Sugarbaker P H, Gianola F J, Speyer J L, Wesley R, Barofsky I, Myers C E
Semin Oncol. 1985 Sep;12(3 Suppl 4):101-11.
No new chemotherapy agents have been developed in the recent past that present hope for improving survival in patients with colon or rectal cancer. This study was undertaken to investigate a new route of administering an old drug, 5-fluorouracil (5-FU). When 5-FU is delivered by the intraperitoneal (IP) route the tolerable dose of drug was markedly increased without an increase in adverse side effects. The natural history of surgically treated disease was changed by reducing the incidence of peritoneal carcinomatosis, but time to relapse and survival was not improved.

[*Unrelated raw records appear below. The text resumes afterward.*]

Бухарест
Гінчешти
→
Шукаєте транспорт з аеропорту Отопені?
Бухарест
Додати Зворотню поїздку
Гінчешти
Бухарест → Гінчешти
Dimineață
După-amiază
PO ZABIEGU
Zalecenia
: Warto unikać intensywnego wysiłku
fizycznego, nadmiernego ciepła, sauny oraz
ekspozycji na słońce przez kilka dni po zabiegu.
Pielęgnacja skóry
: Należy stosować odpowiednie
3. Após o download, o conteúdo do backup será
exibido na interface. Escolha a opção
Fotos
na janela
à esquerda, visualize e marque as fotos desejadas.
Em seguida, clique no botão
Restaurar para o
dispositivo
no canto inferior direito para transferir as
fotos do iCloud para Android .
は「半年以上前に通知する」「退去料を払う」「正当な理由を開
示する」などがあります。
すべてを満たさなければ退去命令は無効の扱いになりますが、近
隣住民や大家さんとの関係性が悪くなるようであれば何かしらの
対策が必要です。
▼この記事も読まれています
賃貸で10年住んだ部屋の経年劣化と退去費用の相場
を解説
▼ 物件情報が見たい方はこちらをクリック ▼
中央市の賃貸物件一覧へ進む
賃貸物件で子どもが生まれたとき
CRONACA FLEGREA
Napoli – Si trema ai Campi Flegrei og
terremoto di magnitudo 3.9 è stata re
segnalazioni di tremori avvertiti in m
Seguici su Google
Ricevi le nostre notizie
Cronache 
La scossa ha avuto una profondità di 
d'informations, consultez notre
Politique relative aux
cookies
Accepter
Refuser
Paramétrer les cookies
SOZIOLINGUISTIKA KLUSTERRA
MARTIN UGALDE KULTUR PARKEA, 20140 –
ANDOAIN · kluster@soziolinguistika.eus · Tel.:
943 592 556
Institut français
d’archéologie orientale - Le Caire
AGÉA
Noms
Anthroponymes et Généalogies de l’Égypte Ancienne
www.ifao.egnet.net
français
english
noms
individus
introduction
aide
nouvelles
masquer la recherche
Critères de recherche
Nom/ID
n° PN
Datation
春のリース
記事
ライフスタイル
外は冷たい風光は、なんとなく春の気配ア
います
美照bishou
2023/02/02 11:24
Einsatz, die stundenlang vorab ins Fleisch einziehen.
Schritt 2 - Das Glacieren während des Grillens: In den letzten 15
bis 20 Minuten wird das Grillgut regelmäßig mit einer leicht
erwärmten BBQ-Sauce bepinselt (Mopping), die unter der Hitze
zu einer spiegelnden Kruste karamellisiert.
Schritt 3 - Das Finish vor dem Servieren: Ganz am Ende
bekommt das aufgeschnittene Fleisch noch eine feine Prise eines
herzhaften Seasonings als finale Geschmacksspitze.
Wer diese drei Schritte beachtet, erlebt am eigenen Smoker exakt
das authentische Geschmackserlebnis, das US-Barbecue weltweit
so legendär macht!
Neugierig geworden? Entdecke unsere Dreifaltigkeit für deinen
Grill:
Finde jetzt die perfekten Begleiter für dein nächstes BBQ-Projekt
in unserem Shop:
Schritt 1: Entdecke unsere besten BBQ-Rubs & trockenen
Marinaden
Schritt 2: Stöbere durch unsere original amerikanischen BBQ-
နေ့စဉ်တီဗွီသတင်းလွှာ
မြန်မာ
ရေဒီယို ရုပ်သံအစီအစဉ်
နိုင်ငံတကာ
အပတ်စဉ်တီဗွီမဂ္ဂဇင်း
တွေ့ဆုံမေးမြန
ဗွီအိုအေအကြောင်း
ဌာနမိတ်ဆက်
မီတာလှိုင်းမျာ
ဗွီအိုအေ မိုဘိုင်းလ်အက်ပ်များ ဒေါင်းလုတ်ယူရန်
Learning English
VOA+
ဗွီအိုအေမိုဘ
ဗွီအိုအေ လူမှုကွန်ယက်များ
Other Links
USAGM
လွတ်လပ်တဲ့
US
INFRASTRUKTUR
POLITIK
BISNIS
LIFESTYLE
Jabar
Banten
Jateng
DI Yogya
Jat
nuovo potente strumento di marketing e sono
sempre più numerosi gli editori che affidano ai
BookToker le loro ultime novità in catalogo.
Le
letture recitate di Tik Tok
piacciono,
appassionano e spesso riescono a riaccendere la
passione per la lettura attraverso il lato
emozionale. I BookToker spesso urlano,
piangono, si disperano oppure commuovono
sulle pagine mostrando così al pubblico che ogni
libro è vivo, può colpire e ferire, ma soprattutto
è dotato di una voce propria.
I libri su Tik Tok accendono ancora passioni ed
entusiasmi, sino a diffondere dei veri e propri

Intraperitoneal 5-FU may be recommended for investigation in patients with perforated colon cancer, peritoneal implants, or as one part of a multimodality treatment protocol for colorectal cancer. If 5-FU is given to patients with gastrointestinal malignancy, the IP route should be strongly considered.
最近没有开发出有望改善结肠癌或直肠癌患者生存率的新型化疗药物。本研究旨在探究一种使用旧药5-氟尿嘧啶(5-FU)的新给药途径。当通过腹腔内(IP)途径给予5-FU时,药物的耐受剂量显著增加,且不良反应并未增加。通过降低腹膜癌转移的发生率改变了手术治疗疾病的自然病程,但复发时间和生存率并未改善。腹腔内5-FU可推荐用于结肠癌穿孔、腹膜种植患者的研究,或作为结直肠癌多模式治疗方案的一部分。如果给胃肠道恶性肿瘤患者使用5-FU,应强烈考虑采用IP途径。